**DIRECTIONS**
If "named" shows up in a line of the material, return that line.
** Opening GIVEN DATA block **
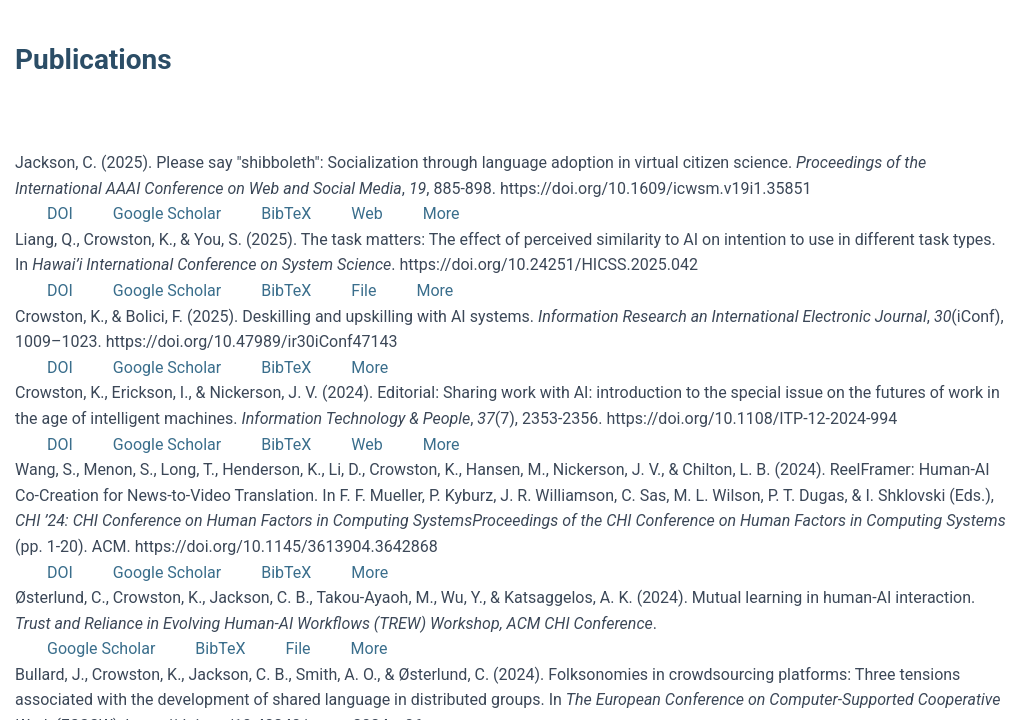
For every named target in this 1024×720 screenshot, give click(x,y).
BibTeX (286, 213)
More (441, 213)
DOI (60, 213)
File (363, 290)
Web (366, 213)
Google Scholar (167, 213)
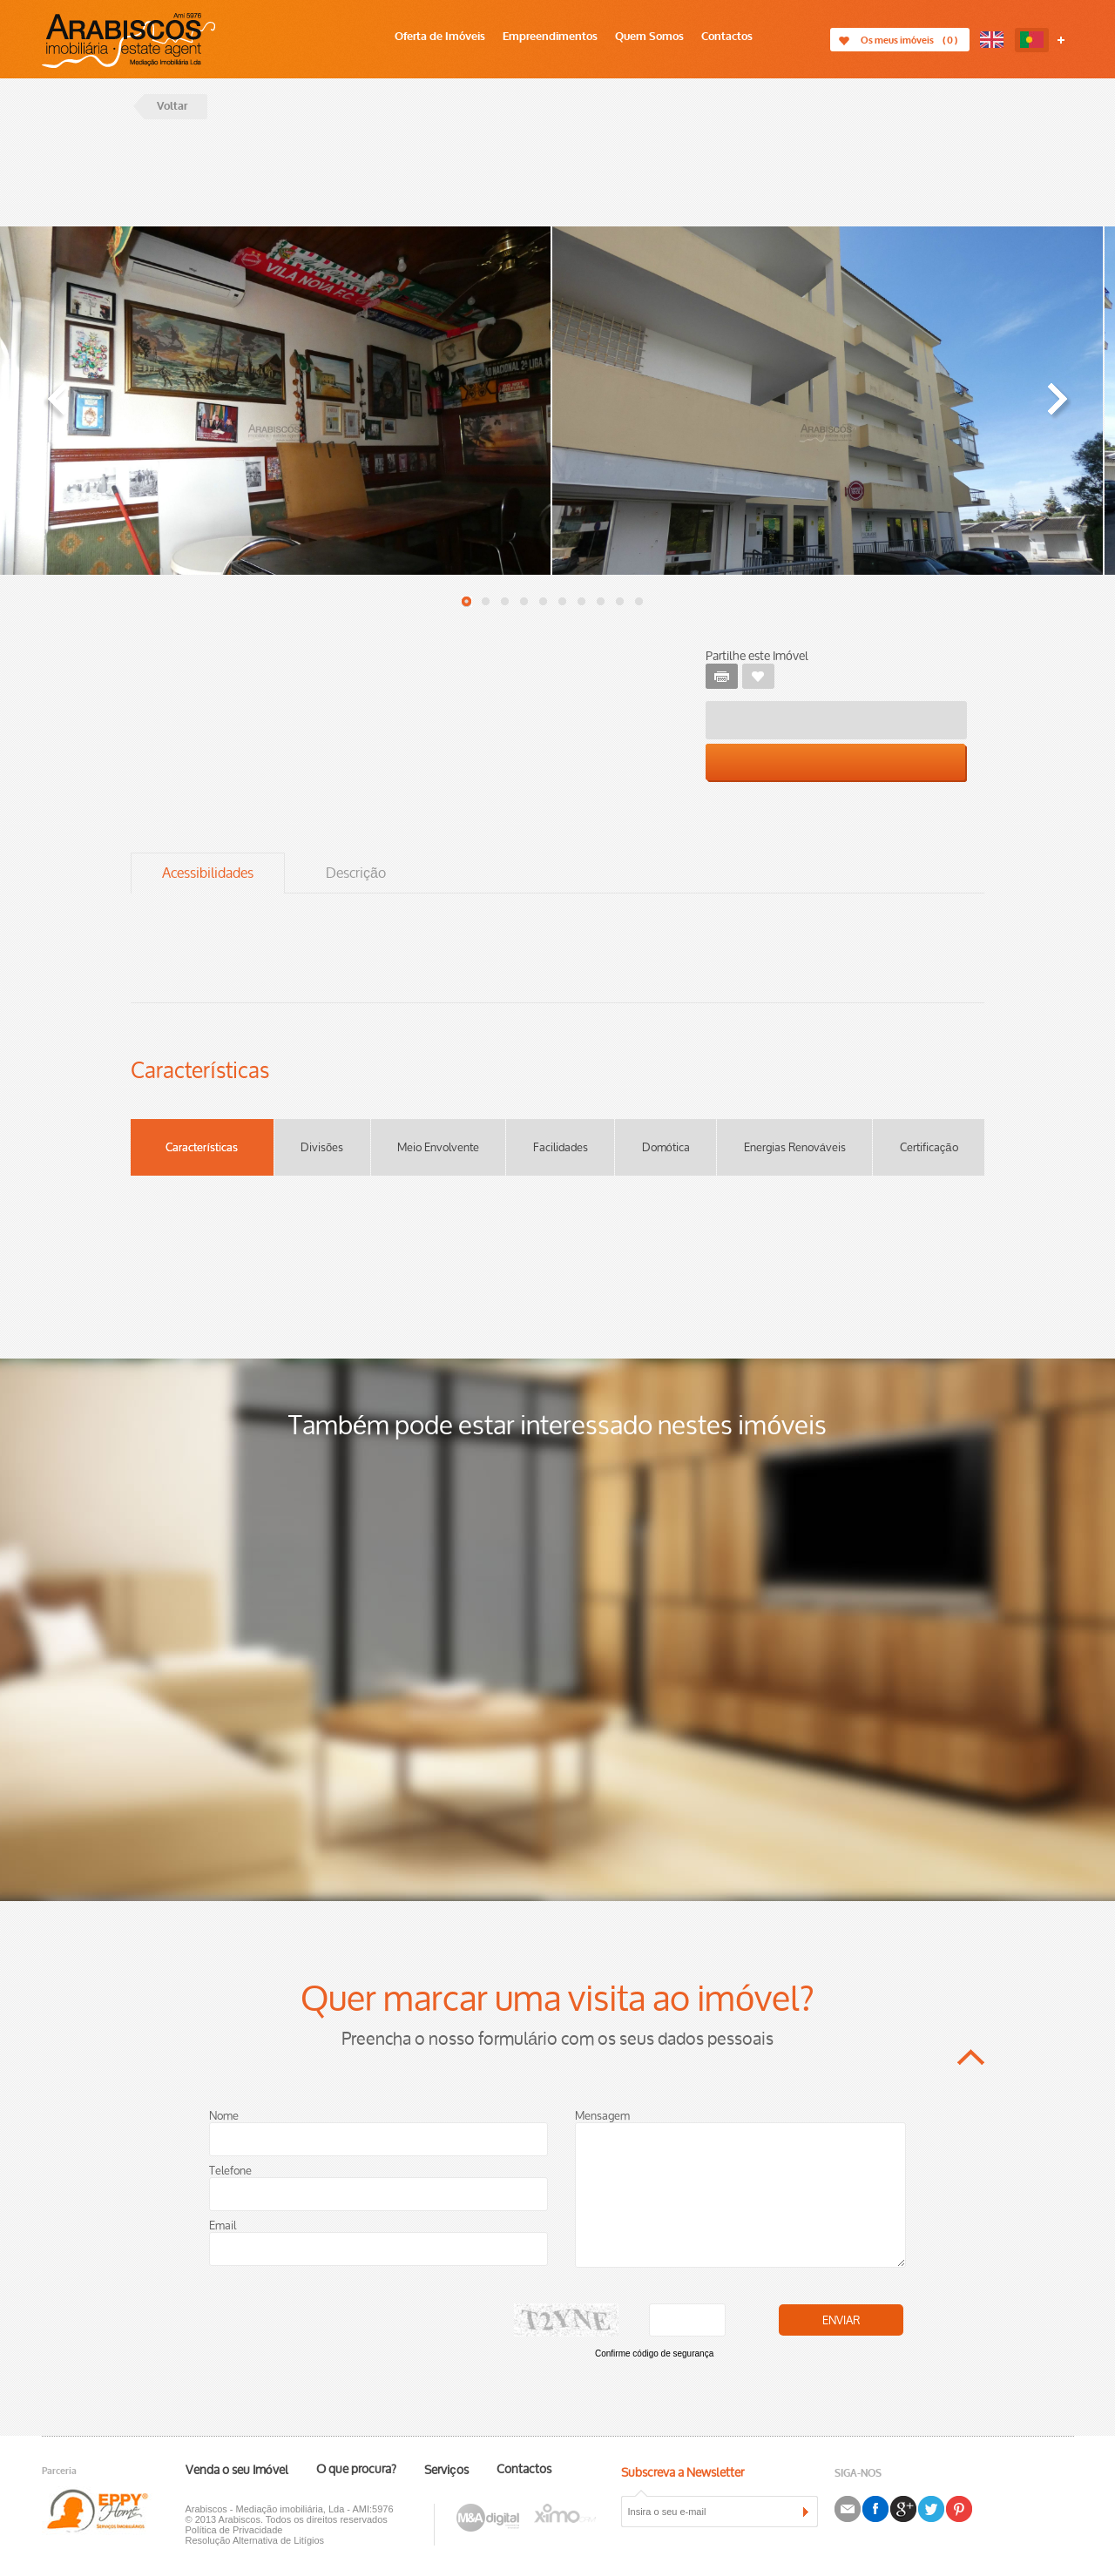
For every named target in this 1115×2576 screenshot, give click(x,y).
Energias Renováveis (795, 1148)
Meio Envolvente (438, 1148)
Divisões (322, 1148)
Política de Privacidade (234, 2530)
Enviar (841, 2321)
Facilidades (560, 1148)
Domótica (666, 1148)
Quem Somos (649, 36)
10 (639, 602)
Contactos (727, 36)
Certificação (929, 1148)
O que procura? (356, 2470)
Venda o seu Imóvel (237, 2471)
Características (202, 1148)
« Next (1058, 402)
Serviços (446, 2471)
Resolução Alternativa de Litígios (255, 2540)
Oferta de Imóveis (440, 36)
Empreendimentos (550, 36)
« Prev (57, 402)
** Closing GIVEN DATA block **
**WRITTEN RESPONSE**
For every named target in this 1024×720 screenshot, give click(x,y).
For every named target in this 1115×2576 screenshot, give click(x,y).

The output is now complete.